Pouca vontade para estudar pode não ser uma questão de aprendizagem, antes falta de motivação. Para combater a inércia, reunimos alguns conselhos para pais e filhos.

“Não quero ir à escola” e “estudar é uma seca” são duas das frases mais temidas pelos pais. Em tempo de regresso às aulas, é importante saber como motivar os filhos a estudar e a empenharem-se mais. E como falar — ou, neste caso, escrever — é fácil, o espanhol El País reuniu um conjunto de conselhos com ajuda de David Calle, professor e autor do livro No te rindas nunca (Nunca te rendas) e da professora Cristina Conde, do site Pedagogía. Feitas as apresentações, estas são as ideias principais.

Desistir está fora de questão

A motivação está para a educação como uma folha quadriculada está para a matemática — uma não existe sem a outra. É por isso que a professora Cristina Conde salienta a ideia do reforço positivo: “O reforço positivo consiste em valorizar tudo aquilo que eles fazem bem e reconhecê-lo com frases como ‘muito bem’, ‘é isso’, ‘estás a melhorar muito’, ‘continua assim’.” E aponta o dedo: às vezes criticamos  e esquecemo-nos de dar a tradicional palmadinha nas costas (quando necessário).
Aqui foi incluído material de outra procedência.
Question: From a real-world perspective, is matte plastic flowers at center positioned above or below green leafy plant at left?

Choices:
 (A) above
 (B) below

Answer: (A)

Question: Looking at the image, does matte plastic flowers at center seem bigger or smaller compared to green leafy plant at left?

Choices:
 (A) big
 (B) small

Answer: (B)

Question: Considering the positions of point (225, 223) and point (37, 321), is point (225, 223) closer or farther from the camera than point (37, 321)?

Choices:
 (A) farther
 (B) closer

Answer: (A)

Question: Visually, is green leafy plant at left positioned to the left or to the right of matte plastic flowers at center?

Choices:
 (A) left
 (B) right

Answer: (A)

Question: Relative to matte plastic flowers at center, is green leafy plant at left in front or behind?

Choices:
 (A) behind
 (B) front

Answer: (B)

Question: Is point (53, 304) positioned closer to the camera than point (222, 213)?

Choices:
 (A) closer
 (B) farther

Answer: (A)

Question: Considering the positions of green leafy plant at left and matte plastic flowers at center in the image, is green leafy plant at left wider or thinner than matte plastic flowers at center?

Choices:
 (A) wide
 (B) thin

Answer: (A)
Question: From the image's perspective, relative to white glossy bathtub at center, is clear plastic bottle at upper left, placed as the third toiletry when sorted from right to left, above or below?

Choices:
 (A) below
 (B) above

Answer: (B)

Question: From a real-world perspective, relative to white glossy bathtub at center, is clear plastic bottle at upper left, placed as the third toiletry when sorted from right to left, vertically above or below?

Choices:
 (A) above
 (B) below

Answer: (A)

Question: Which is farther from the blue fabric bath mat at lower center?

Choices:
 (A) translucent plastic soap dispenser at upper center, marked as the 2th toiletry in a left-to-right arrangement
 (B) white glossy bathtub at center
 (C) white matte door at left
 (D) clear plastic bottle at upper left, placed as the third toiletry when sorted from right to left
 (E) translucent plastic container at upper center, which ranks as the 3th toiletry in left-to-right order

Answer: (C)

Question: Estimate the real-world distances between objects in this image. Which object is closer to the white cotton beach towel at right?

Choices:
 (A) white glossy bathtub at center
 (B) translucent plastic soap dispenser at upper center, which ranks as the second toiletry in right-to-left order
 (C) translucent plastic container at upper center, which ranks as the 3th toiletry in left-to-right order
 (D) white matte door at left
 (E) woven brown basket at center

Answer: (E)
É necessária uma nova forma de educar

A mesma professora esclarece que um dos motivos por que alguns alunos encaram as tarefas escolares sem motivação é o facto de assumirem os trabalhos como uma obrigatoriedade. Mais, é fácil perceber que, muitas das vezes, os mais pequenos estudam por motivos externos à sua aprendizagem ou de modo a evitar castigos: “É quando um aluno estuda com motivação intrínseca, ou seja, por ele próprio, que aprende de verdade.”
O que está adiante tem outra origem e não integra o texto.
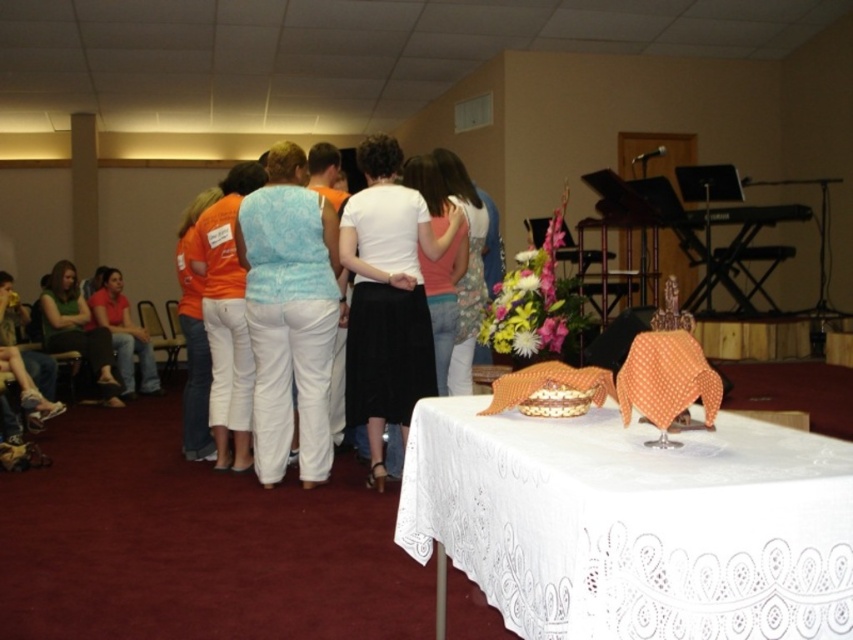 Who is positioned more to the left, orange cotton shirt at center or floral-patterned fabric at center?

Positioned to the left is orange cotton shirt at center.

Does orange cotton shirt at center lie behind floral-patterned fabric at center?

Yes, orange cotton shirt at center is further from the viewer.

Does point (181, 310) come closer to viewer compared to point (477, 282)?

That is False.

What are the coordinates of `orange cotton shirt at center` in the screenshot? It's located at (194, 337).

Who is lower down, white matte skirt at center or green fabric shirt at lower left?

green fabric shirt at lower left is lower down.

Can you confirm if white matte skirt at center is taller than green fabric shirt at lower left?

Yes, white matte skirt at center is taller than green fabric shirt at lower left.

Is point (439, 256) farther from viewer compared to point (70, 305)?

No, it is not.

The image size is (853, 640). In order to click on white matte skirt at center in this screenshot , I will do `click(387, 298)`.

Does orange cotton shirt at center have a smaller size compared to green fabric shirt at lower left?

Correct, orange cotton shirt at center occupies less space than green fabric shirt at lower left.

Can you confirm if orange cotton shirt at center is bigger than green fabric shirt at lower left?

No, orange cotton shirt at center is not bigger than green fabric shirt at lower left.

At what (x,y) coordinates should I click in order to perform the action: click on orange cotton shirt at center. Please return your answer as a coordinate pair (x, y). Looking at the image, I should click on (194, 337). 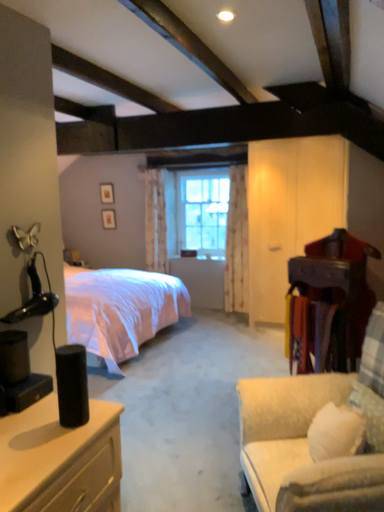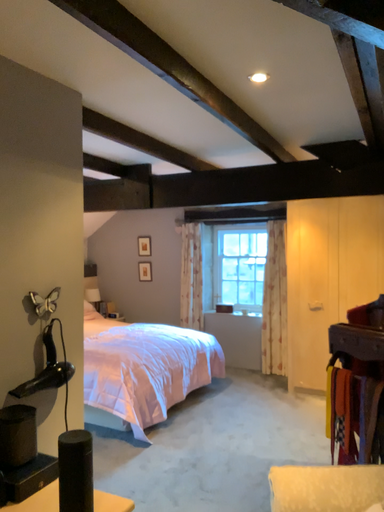 Question: Which way did the camera rotate in the video?

Choices:
 (A) rotated downward
 (B) rotated upward

Answer: (B) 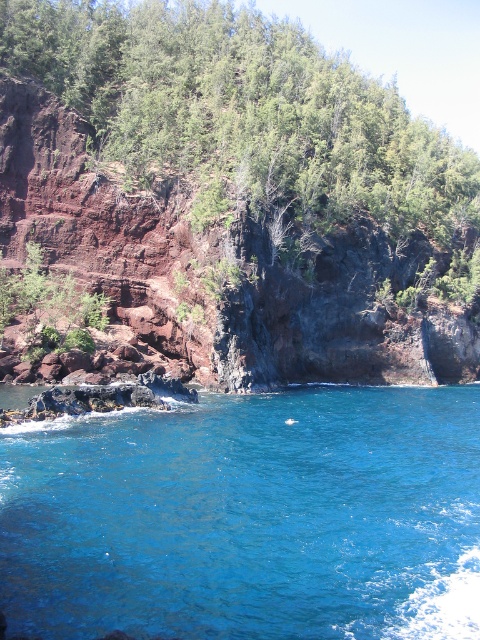 Question: Which point is closer to the camera?

Choices:
 (A) (6, 593)
 (B) (48, 36)

Answer: (A)

Question: Is blue liquid water at center above green leafy tree at upper center?

Choices:
 (A) no
 (B) yes

Answer: (A)

Question: Does blue liquid water at center have a greater width compared to green leafy tree at upper center?

Choices:
 (A) no
 (B) yes

Answer: (A)

Question: In this image, where is blue liquid water at center located relative to green leafy tree at upper center?

Choices:
 (A) above
 (B) below

Answer: (B) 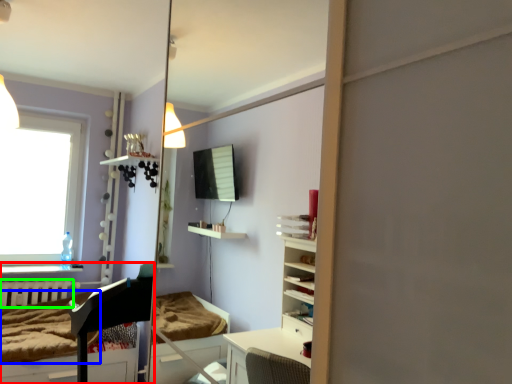 Question: Considering the real-world distances, which object is farthest from furniture (highlighted by a red box)? mattress (highlighted by a blue box) or radiator (highlighted by a green box)?

Choices:
 (A) mattress
 (B) radiator

Answer: (B) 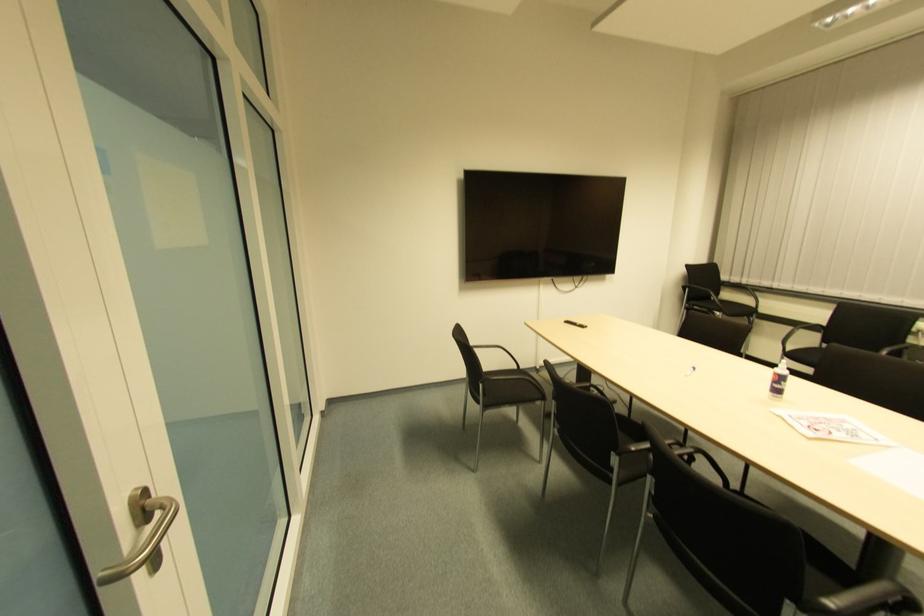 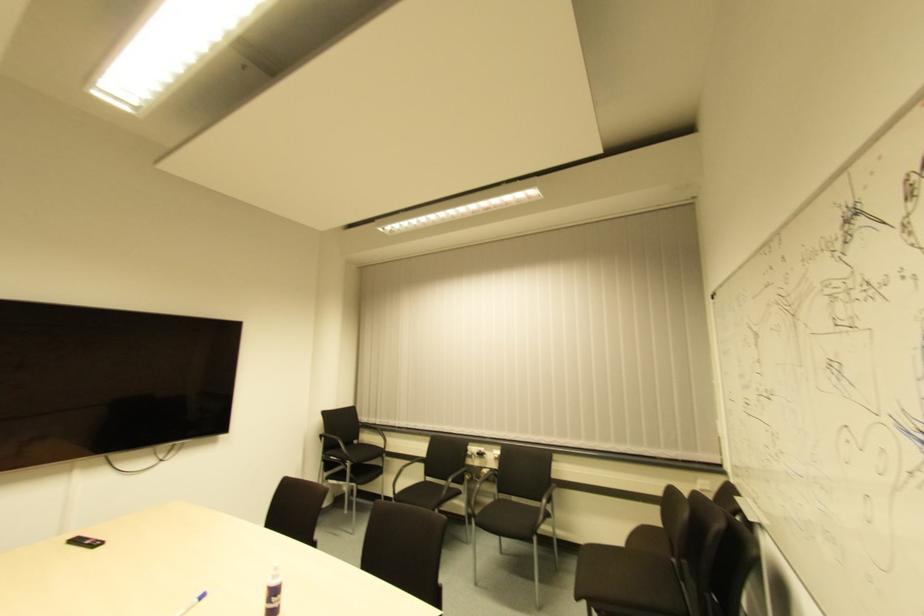 Find the pixel in the second image that matches (x=786, y=352) in the first image.

(395, 495)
A isso acrescenta-se ainda a necessidade de uma outra forma de educar, com recurso às novas tecnologias — tablets, plataformas educativas ou jogos online –, ferramentas capazes de captar a atenção dos mais novos que ficam, assim, sujeitos a uma aprendizagem mais dinâmica e atraente. “Seja qual for a metodologia eleita, deve-se sempre procurar a participação dos alunos”, acrescenta Cristina Conde.
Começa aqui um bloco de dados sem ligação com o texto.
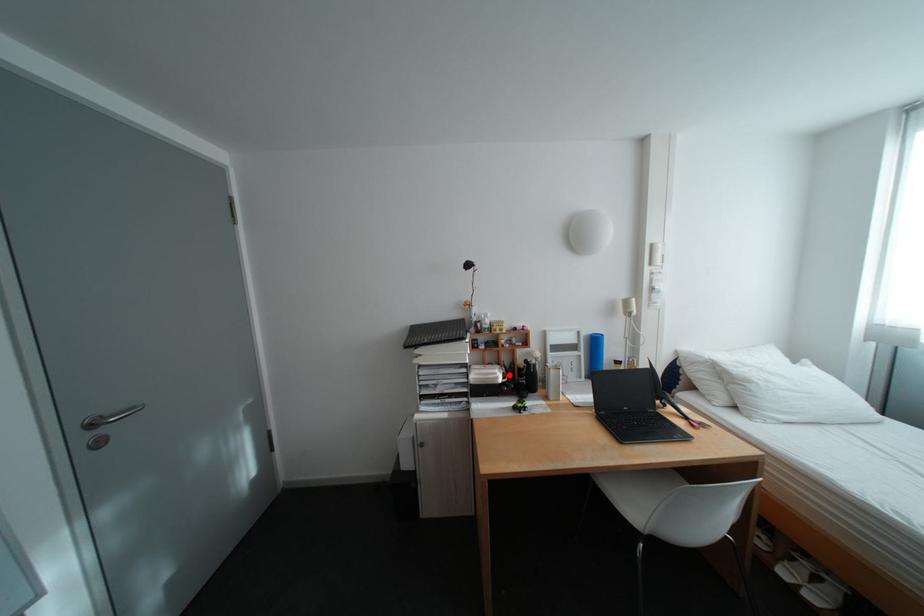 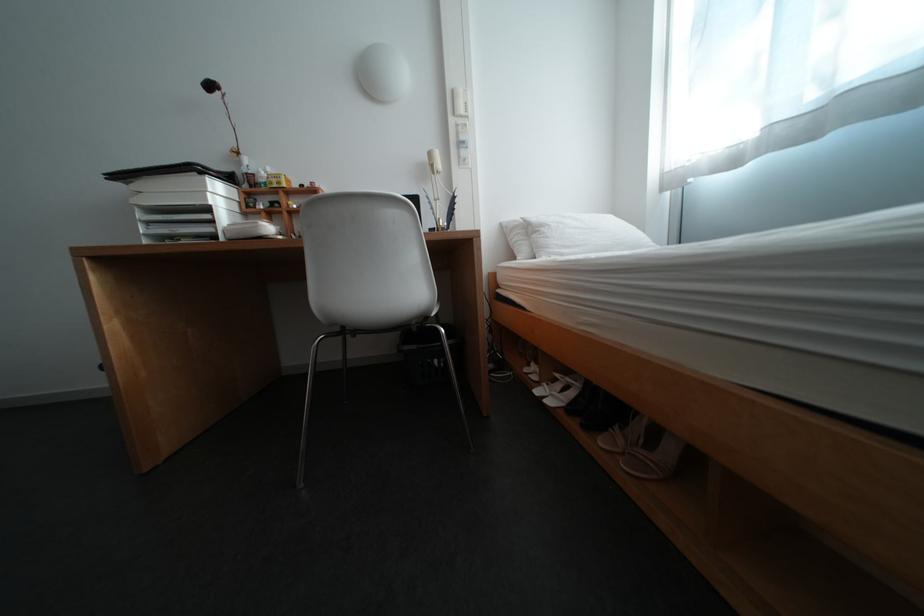 In the second image, find the point that corresponds to the highlighted location in the first image.

(270, 224) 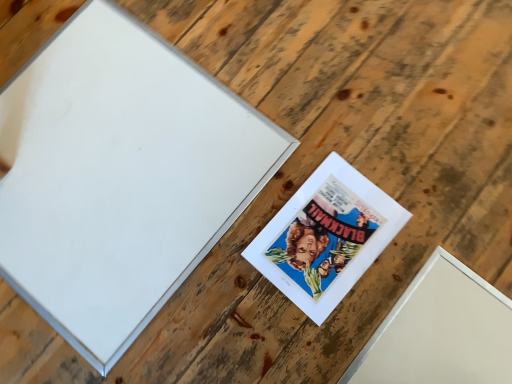 I want to click on free point below white matte picture frame at upper left, placed as the 2th picture frame when sorted from right to left (from a real-world perspective), so click(115, 163). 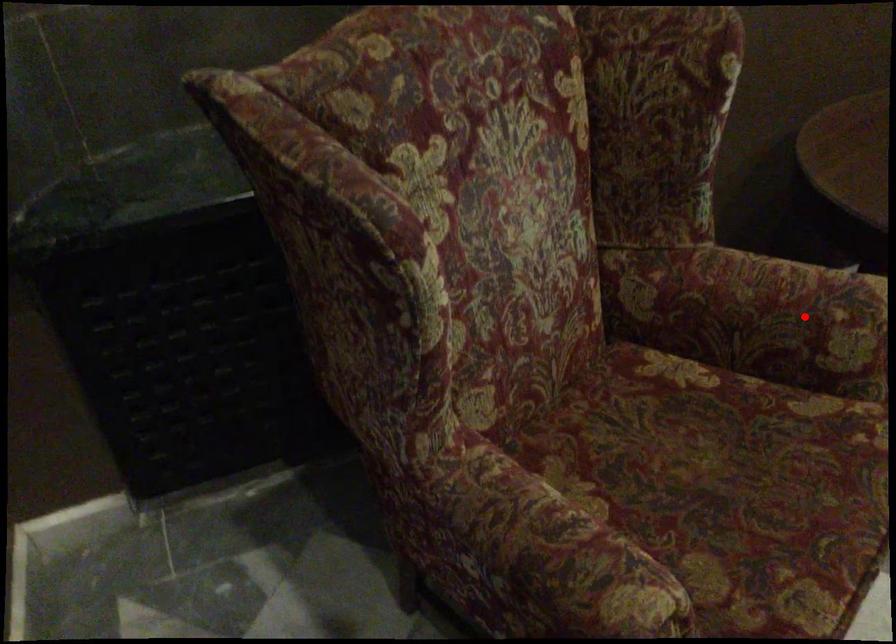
David Calle, por seu turno, lembra uma frase atribuída ao poeta William Butler Yeats — “educação não é encher um vaso, mas acender um fogo” — para explicar que aos professores cabe ensinar em período de aulas e são os pais, em casa, que devem acender as tais fogueiras do conhecimento.

“Os pais deviam ser a verdadeira entidade reguladora das escolas. Há pais que se anulam perante algumas atitudes muito pouco sensatas de professores, seja em relação aos trabalhos de casa, a comentários ou até estratégias pedagógicas. Não gosto de pais que se intrometem de forma abusiva na vida da escola, mas também parece grave que haja aqueles que se anulem. É importante que nós assumamos que a escola tem um tempo que deve ser gerido, no essencial, pelos professores e deve ter nos pais uma entidade reguladora fantástica.” Eduardo Sá em entrevista ao Observador, setembro de 2014”

O segredo também está na atitude dos pais

“Os pais devem ser exigentes, um equilíbrio entre serem firmes e carinhosos”, assegura Calle, explicando que repreender com afeto e respeito ajuda as crianças a tolerar o fracasso e a aceitar a crítica. O professor e escritor convida ainda os leitores de palmo e meio (mas não só) a refletirem sobre a seguinte frase: “Se os teus pais fossem os teus amigos, serias órfão.”

Já Cristina Conde aborda a falta de paciência de muitos progenitores e deixa-lhes uma última recomendação: pensem na forma como gostariam que lhes fossem explicadas as coisas, sobretudo considerando a idade dos filhos.